Our report shows, that successful allogeneic hematopoietic cells transplantation can be safely performed with treosulfan-based myeloablative conditioning in patient with heart insufficiency. Decision whether to transplant and conditioning treatment modification in patient not fulfilling generally accepted qualification criteria due to low LVEF should be individually considered and balanced against potential risks of the disease [7].


  1. Okamoto S. Current indication for hematopoietic cell transplantation in adults. Hematol OncolStem Cell Ther. 2017;10(4):178-83.
  2. Qazilbash MH, Amjad AI, Qureshi S, Qureshi SR, Saliba RM, Khan ZU, et al. Outcome of allogeneic hematopoietic stem cell transplantation in patients with low Left Ventricular Ejection Fraction. Biol Blood Marrow Transplant. 2009;15(10):1265-70.
  3. Lehmann S, Isberg B, Ljungman P, Paul C. Cardiac systolic function before and after hematopoietic stem cell transplantation. Bone Marrow Transplant. 2000;26(2):187-92.
  4. Ghosh A, Miller W, Orchard PJ, Jones SA, Mercer J, Church J, et al. Enzyme replacement therapy prior to haematopoietic stem cell transplantation in Mucopolysaccharidosis Type I: 10 year combined experience of 2 centres.
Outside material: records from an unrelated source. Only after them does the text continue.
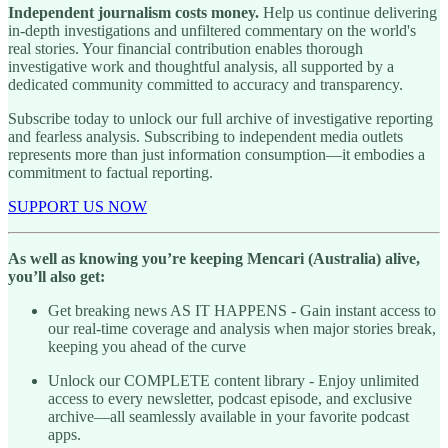
Independent journalism costs money.
Help us continue delivering
in-depth investigations and unfiltered commentary on the world's
real stories. Your financial contribution enables thorough
investigative work and thoughtful analysis, all supported by a
dedicated community committed to accuracy and transparency.
Subscribe today to unlock our full archive of investigative reporting
and fearless analysis. Subscribing to independent media outlets
represents more than just information consumption—it embodies a
commitment to factual reporting.
SUPPORT US NOW
As well as knowing you’re keeping Mencari (Australia) alive,
you’ll also get:
Get breaking news AS IT HAPPENS - Gain instant access to
our real-time coverage and analysis when major stories break,
keeping you ahead of the curve
Unlock our COMPLETE content library - Enjoy unlimited
access to every newsletter, podcast episode, and exclusive
archive—all seamlessly available in your favorite podcast
apps.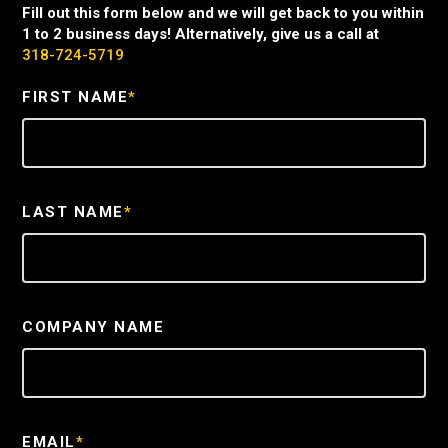
Fill out this form below and we will get back to you within
1 to 2 business days! Alternatively, give us a call at
318-724-5719
FIRST NAME
*
LAST NAME
*
COMPANY NAME
EMAIL
*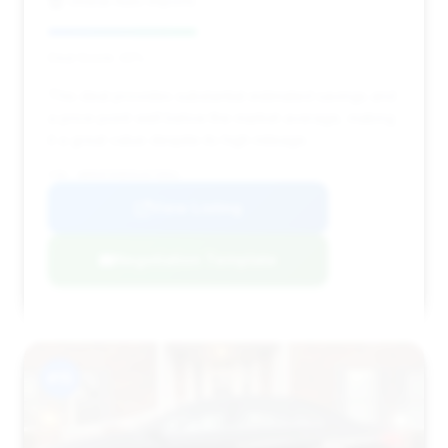
Global Auto Imports
Deal Score: 42%
This deal provides substantial estimated savings and
a price point well below the market average, making
it a great value despite its high mileage.
VIN: WDDHF5KB5EA879001
View Listing
Negotiation Template
#15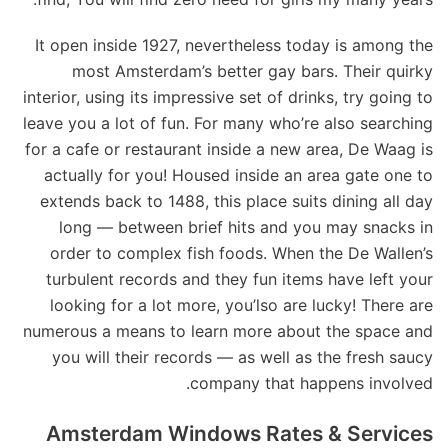
It open inside 1927, nevertheless today is among the
most Amsterdam’s better gay bars. Their quirky
interior, using its impressive set of drinks, try going to
leave you a lot of fun. For many who’re also searching
for a cafe or restaurant inside a new area, De Waag is
actually for you! Housed inside an area gate one to
extends back to 1488, this place suits dining all day
long — between brief hits and you may snacks in
order to complex fish foods. When the De Wallen’s
turbulent records and they fun items have left your
looking for a lot more, you’lso are lucky! There are
numerous a means to learn more about the space and
you will their records — as well as the fresh saucy
company that happens involved.
Amsterdam Windows Rates & Services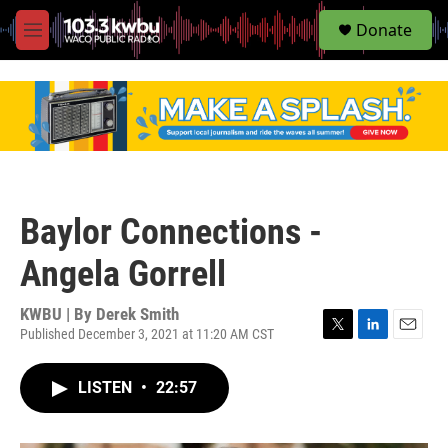
S
Donate
e
M
a
e
r
n
c
u
h
u
e
r
y
Baylor Connections -
Angela Gorrell
KWBU | By
Derek Smith
Published December 3, 2021 at 11:20 AM CST
T
L
E
w
i
m
i
n
a
LISTEN
•
22:57
t
k
i
t
e
l
e
d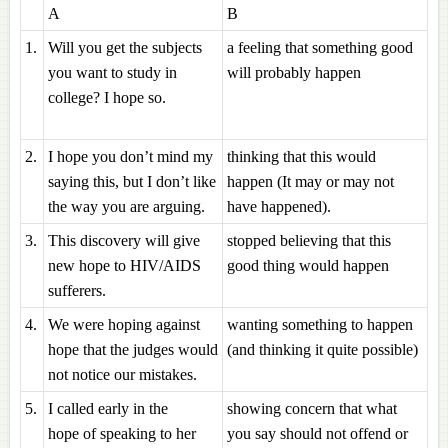
A
B
1.
Will you get the subjects
a feeling that something good
you want to study in
will probably happen
college? I hope so.
2.
I hope you don’t mind my
thinking that this would
saying this, but I don’t like
happen (It may or may not
the way you are arguing.
have happened).
3.
This discovery will give
stopped believing that this
new hope to HIV/AIDS
good thing would happen
sufferers.
4.
We were hoping against
wanting something to happen
hope that the judges would
(and thinking it quite possible)
not notice our mistakes.
5.
I called early in the
showing concern that what
hope of speaking to her
you say should not offend or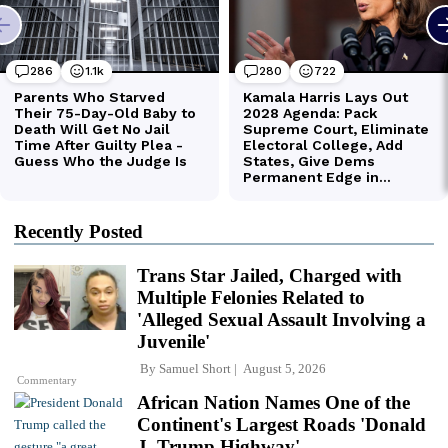
Recently Posted
Trans Star Jailed, Charged with
Multiple Felonies Related to
'Alleged Sexual Assault Involving a
Juvenile'
By
Samuel Short
August 5, 2026
Commentary
African Nation Names One of the
Continent's Largest Roads 'Donald
J. Trump Highway'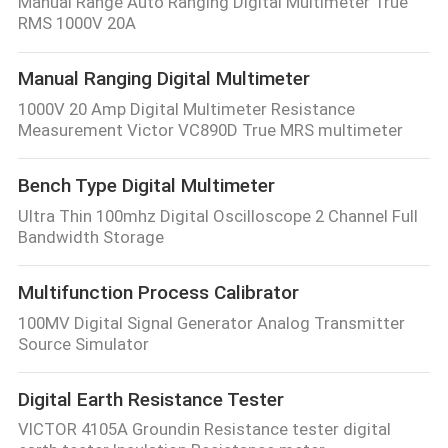
Manual Range Auto Ranging Digital Multimeter True
RMS 1000V 20A
Manual Ranging Digital Multimeter
1000V 20 Amp Digital Multimeter Resistance
Measurement Victor VC890D True MRS multimeter
Bench Type Digital Multimeter
Ultra Thin 100mhz Digital Oscilloscope 2 Channel Full
Bandwidth Storage
Multifunction Process Calibrator
100MV Digital Signal Generator Analog Transmitter
Source Simulator
Digital Earth Resistance Tester
VICTOR 4105A Groundin Resistance tester digital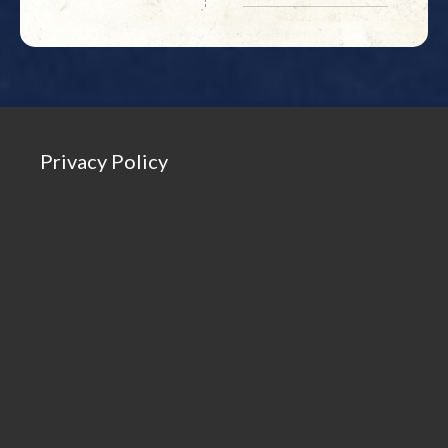
Privacy Policy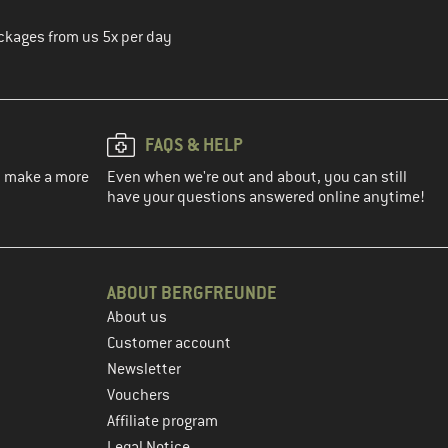
ckages from us 5x per day
FAQS & HELP
ou make a more
Even when we're out and about, you can still
have your questions answered online anytime!
ABOUT BERGFREUNDE
About us
Customer account
Newsletter
Vouchers
Affiliate program
Legal Notice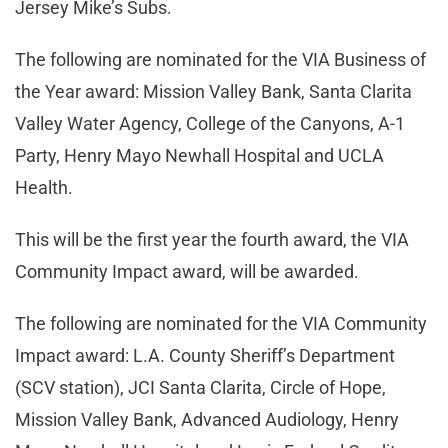
Jersey Mike’s Subs.
The following are nominated for the VIA Business of
the Year award: Mission Valley Bank, Santa Clarita
Valley Water Agency, College of the Canyons, A-1
Party, Henry Mayo Newhall Hospital and UCLA
Health.
This will be the first year the fourth award, the VIA
Community Impact award, will be awarded.
The following are nominated for the VIA Community
Impact award: L.A. County Sheriff’s Department
(SCV station), JCI Santa Clarita, Circle of Hope,
Mission Valley Bank, Advanced Audiology, Henry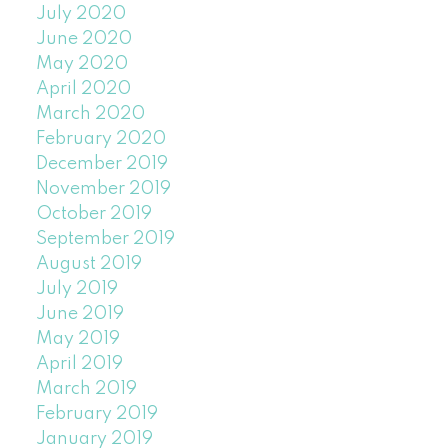
July 2020
June 2020
May 2020
April 2020
March 2020
February 2020
December 2019
November 2019
October 2019
September 2019
August 2019
July 2019
June 2019
May 2019
April 2019
March 2019
February 2019
January 2019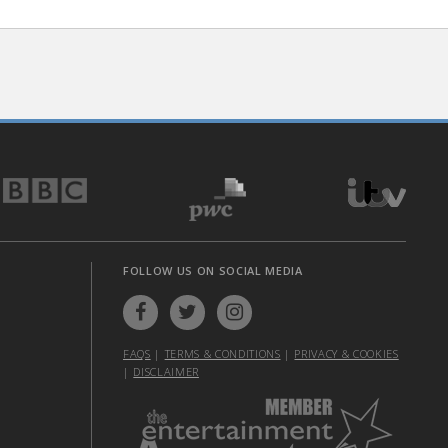
FOLLOW US ON SOCIAL MEDIA
FAQS
|
TERMS & CONDITIONS
|
PRIVACY & COOKIES
|
DISCLAIMER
Mol Genet Metab. 2016;117(3):373-7.
  5. Piranfar MA, Karvandi M, Yazdani S, Pishgahi M, Mehdizadeh M, Hajfathali A, et al. Bone marrow transplantation may augment cardiac systolic function in patients with a reduced left ventricular ejection fraction. J Cardiovasc Dis Res. 2012;3(4):310-4.
  6. Hertenstein B, Stefanic M, Schmeiser T, Scholz M, Göller V, Clausen M, et al. Cardiac toxicity of bone marrow transplantation: predictive value of cardiologic evaluation before transplant. J Clin Oncol. 1994;12(5):998- 1004.
  7. Fein JA, Shimoni A, Labopin M, Shem-Tov N, Yerushalmi R, Magen H, et al. The impact of individual comorbidities on non-relapse mortality following allogeneic hematopoietic stem cell transplantation. Leukemia. 2018;1787-94.